CHANCELLOR Gordon Brown presents the first Labour Budget for almost two decades tomorrow - and may bring the government's honeymoon with the electorate to an abrupt close.

For this looks like being a much different Budget than it was first flagged up to be.

It was, remember, originally heralded as a quick device for introducing an essentially popular measure - a windfall tax on the greedy privatised public utilities we all love to hate.

They were going to get their deserved come-uppance and young and old alike would reap the dividend.

But it is the groups in between who may feel the pinch.

For tax increases, from which Labour was so keen to be dissociated when seeking office, are to be tagged on to the Chancellor's honouring of the party's windfall tax manifesto pledge tomorrow, making what was to be a mini-Budget into the full-blown thing.

Mr Brown is painted into a corner on tax in a couple of ways, giving him both a credible excuse for a bout of belt-tightening, but also risking a sudden cooling of the electorate's love-affair with Labour as its no-tax-rises image crumbles.

For tied by its election promises not to put up income tax and to stay within the spending plans outlined by the previous Tory government, the Chancellor has to find ways of solving two problems.
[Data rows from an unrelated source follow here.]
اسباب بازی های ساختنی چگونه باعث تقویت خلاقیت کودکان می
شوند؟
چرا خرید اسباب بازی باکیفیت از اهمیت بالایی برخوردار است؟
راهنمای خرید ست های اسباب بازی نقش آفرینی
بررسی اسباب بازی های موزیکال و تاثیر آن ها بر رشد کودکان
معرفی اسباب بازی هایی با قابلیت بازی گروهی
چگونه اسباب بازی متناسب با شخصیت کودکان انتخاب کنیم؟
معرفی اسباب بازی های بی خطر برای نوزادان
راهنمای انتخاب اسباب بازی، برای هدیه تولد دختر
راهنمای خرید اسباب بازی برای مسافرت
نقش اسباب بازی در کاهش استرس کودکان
Both of them require revenue-raising measures that suggest that tomorrow he will be dishing out unpopular increases in alternative taxation.

The first problem is the so-called £4billion "black hole" in the last government's estimates of income over the next year.
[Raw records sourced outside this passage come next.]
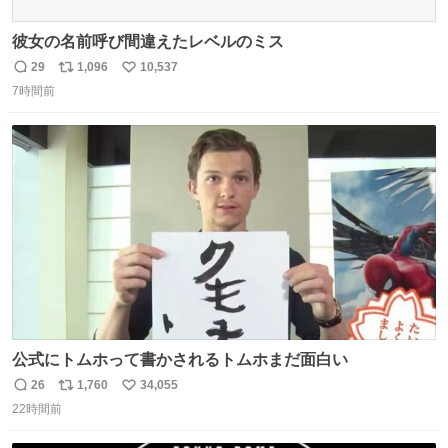
彼女の名前呼び間違えたレベルのミス
29
1,096
10,537
返
リ
い
7時間前
信
ポ
い
数
ス
ね
ト
数
数
公式にトムホって書かされるトムホまだ面白い
26
1,760
34,055
返
リ
い
22時間前
信
ポ
い
数
ス
ね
The second is the booming economy showing signs of overheating.

A stamp on the brakes is called for to cut inflation-fuelling consumer spending.

It is consumers, then, who will be expected to provide the £4billion to fill the black hole and to have their personal spending power curbed to prevent the boom becoming a bust.

How this will happen, Mr Brown will inform us tomorrow.

He will probably do this with the devices that Chancellors find handiest; increases in the price of cigarettes, drink and petrol, with the last being dressed up as an environment-friendly "green" tax.

And forecasts are that, with Income Tax ring-fenced, one area the Chancellor will target is mortgage tax relief, at present worth £30 a month to 10million middle-class home-owners.

The tip is that he will dock £10 from this, raising at least £2billion.

But whatever revenue-raising measures he has up his sleeve, the first Labour government for 18 years is not going to the one as advertised.

For Middle England's reward for voting them in will be to join the fat-cat utility companies in the queue for having their wallets picked.